Index Terms—Convolutional neural network, convolutional layer, general matrix multiplication, systolic array, image-to-column, lowering, ResNet, DenseNet

## **1** INTRODUCTION TO CNN ACCELERATORS

VARIOUS CNN accelerators [1], [5], [8] proposed as Convolutional Neural Networks (CNNs) are widely used for understanding visual information. Among those, Google's TPU adopts a systolicarray (SysAr) structure [5]. The SysAr  $[x \times y]$  structure can be largely divided into three parts: a 2D  $[x \times y]$  processing element (PE) array, a unified buffer (UB), and accumulators (ACC). The PE array is the unit for MAC operation, in which the size of x and y determines the number of MAC operations that can be processed at a time. UB serves to store input and output for data reuse. ACC stores partial sums calculated in the PE array and performs accumulation operations necessary to generate the final output.

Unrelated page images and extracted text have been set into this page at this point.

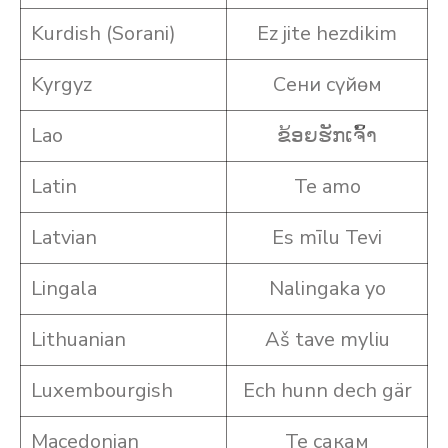
Kurdish (Sorani)
Ez jite hezdikim
Kyrgyz
Сени сүйөм
Lao
ຂ້ອຍ​ຮັກ​ເຈົ້າ
Latin
Te amo
Latvian
Es mīlu Tevi
Lingala
Nalingaka yo
Lithuanian
Aš tave myliu
Luxembourgish
Ech hunn dech gär
Macedonian
Те сакам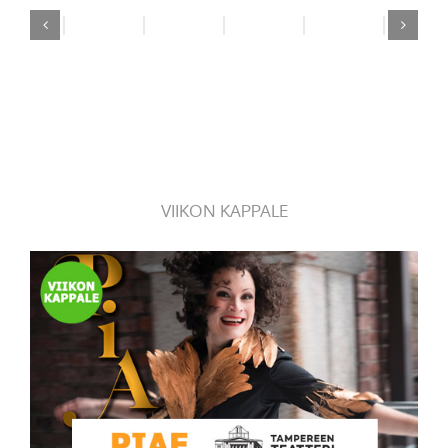
VIIKON KAPPALE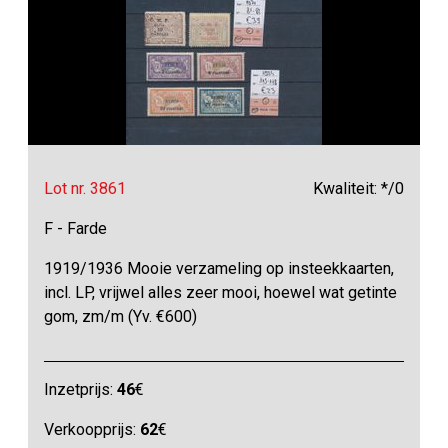
Lot nr. 3861
Kwaliteit: */0
F - Farde
1919/1936 Mooie verzameling op insteekkaarten,
incl. LP, vrijwel alles zeer mooi, hoewel wat getinte
gom, zm/m (Yv. €600)
Inzetprijs:
46
€
Verkoopprijs:
62
€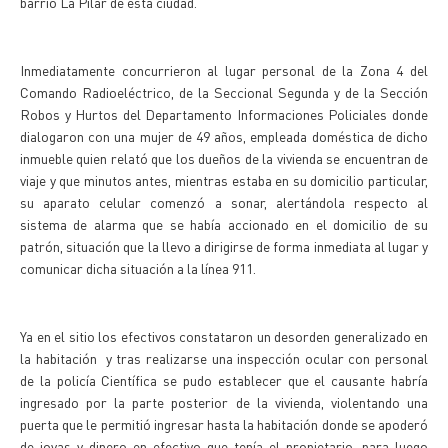
barrio La Pilar de esta ciudad.
Inmediatamente concurrieron al lugar personal de la Zona 4 del
Comando Radioeléctrico, de la Seccional Segunda y de la Sección
Robos y Hurtos del Departamento Informaciones Policiales donde
dialogaron con una mujer de 49 años, empleada doméstica de dicho
inmueble quien relató que los dueños de la vivienda se encuentran de
viaje y que minutos antes, mientras estaba en su domicilio particular,
su aparato celular comenzó a sonar, alertándola respecto al
sistema de alarma que se había accionado en el domicilio de su
patrón, situación que la llevo a dirigirse de forma inmediata al lugar y
comunicar dicha situación a la línea 911.
Ya en el sitio los efectivos constataron un desorden generalizado en
la habitación y tras realizarse una inspección ocular con personal
de la policía Científica se pudo establecer que el causante habría
ingresado por la parte posterior de la vivienda, violentando una
puerta que le permitió ingresar hasta la habitación donde se apoderó
de joyas y dinero en efectivo que tenía el propietario, para luego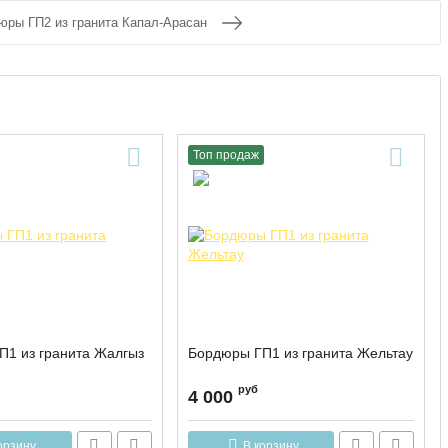
юры ГП2 из гранита Капал-Арасан
Топ продаж
П1 из гранита Жалгыз
Бордюры ГП1 из гранита Жельтау
руб
4 000
орзину
В корзину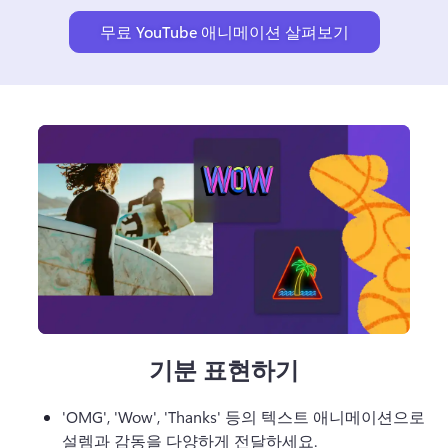
무료 YouTube 애니메이션 살펴보기
기분 표현하기
'OMG', 'Wow', 'Thanks' 등의 텍스트 애니메이션으로 
설렘과 감동을 다양하게 전달하세요. 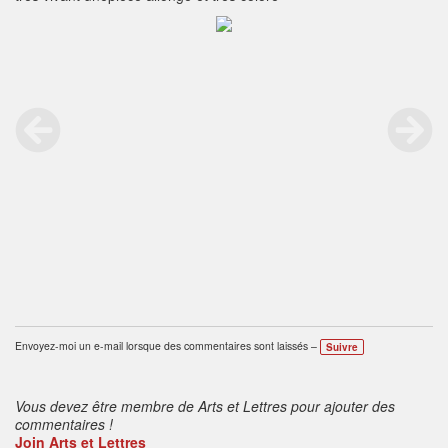
Envoyez-moi un e-mail lorsque des commentaires sont laissés –
Suivre
Vous devez être membre de Arts et Lettres pour ajouter des
commentaires !
Join Arts et Lettres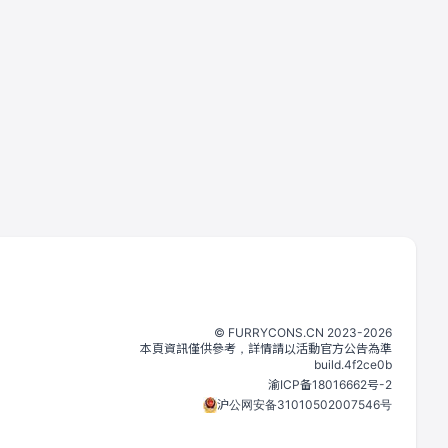
©️
FURRYCONS.CN
2023
-
2026
本頁資訊僅供參考，詳情請以活動官方公告為準
build.
4f2ce0b
渝ICP备18016662号-2
沪公网安备31010502007546号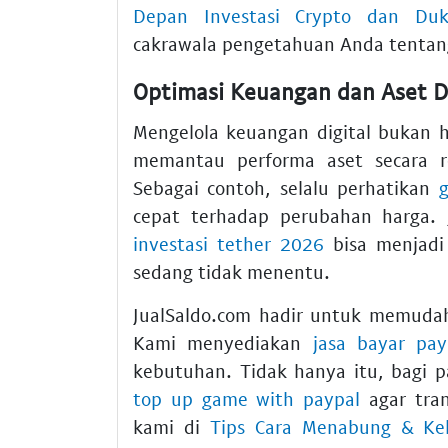
Depan Investasi Crypto dan Du
cakrawala pengetahuan Anda tentang
Optimasi Keuangan dan Aset D
Mengelola keuangan digital bukan 
memantau performa aset secara re
Sebagai contoh, selalu perhatikan
g
cepat terhadap perubahan harga. 
investasi tether 2026
bisa menjadi
sedang tidak menentu.
JualSaldo.com hadir untuk memudah
Kami menyediakan
jasa bayar pay
kebutuhan. Tidak hanya itu, bagi
top up game with paypal
agar tran
kami di
Tips Cara Menabung & Kel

ResNet [2] and DenseNet [4] are popular CNNs. These networks are composed of several layer types, such as convolutional (CONV), fully-connected, pooling, and batch-normalization layers. In inference, 98 percent of ResNet-50 and 97 percent of DenseNet-121 are attributed to the CONV layers in the total number of operations. A CONV layer consists of repetitive MAC operations and has the characteristic that the possibility of data reuse is very high. The input is in a 3D data format consisting of width (IW)  $\times$  height (IH)  $\times$ channel (IC), and the output format consists of width (OW)  $\times$  height (OH)  $\times$  channel (OC). The kernel consists of the width (KW)  $\times$ height (KH)  $\times$  IC  $\times$  OC in a 4D data format. When processing the CONV layer in SysAr, repeated access is required to the same data in the on-chip memory, or a larger on-chip memory is required to duplicate the input data by KW×KH. Both approaches increase the energy consumed in the on-chip memory. This paper proposes a row-streaming (RS) dataflow and systolic array+ (SysAr+) to

Manuscript received 11 Dec. 2020; revised 12 Jan. 2021; accepted 14 Jan. 2021. Date of publication 26 Jan. 2021; date of current version 8 Feb. 2021. (Corresponding author: Jung Ho Ahn.)

Digital Object Identifier no. 10.1109/LCA.2021.3054371

increase the energy efficiency by removing duplicated data and eliminating repetitive on-chip memory access through reuse by exploiting an internal chaining buffer.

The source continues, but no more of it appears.